***** RECORDS TO USE

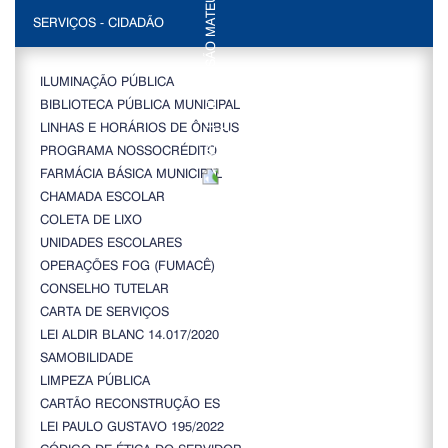
SERVIÇOS - CIDADÃO
ILUMINAÇÃO PÚBLICA
BIBLIOTECA PÚBLICA MUNICIPAL
LINHAS E HORÁRIOS DE ÔNIBUS
PROGRAMA NOSSOCRÉDITO
FARMÁCIA BÁSICA MUNICIPAL
CHAMADA ESCOLAR
COLETA DE LIXO
UNIDADES ESCOLARES
OPERAÇÕES FOG (FUMACÊ)
CONSELHO TUTELAR
CARTA DE SERVIÇOS
LEI ALDIR BLANC 14.017/2020
SAMOBILIDADE
LIMPEZA PÚBLICA
CARTÃO RECONSTRUÇÃO ES
LEI PAULO GUSTAVO 195/2022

**********

■ **WHAT THE TASK ASKS**
With the line containing "UNIDADES ESCOLARES" as the first and the final line of the records as the last, copy that span exactly and nothing more.

■ **EXPECTED OUTPUT**
UNIDADES ESCOLARES
OPERAÇÕES FOG (FUMACÊ)
CONSELHO TUTELAR
CARTA DE SERVIÇOS
LEI ALDIR BLANC 14.017/2020
SAMOBILIDADE
LIMPEZA PÚBLICA
CARTÃO RECONSTRUÇÃO ES
LEI PAULO GUSTAVO 195/2022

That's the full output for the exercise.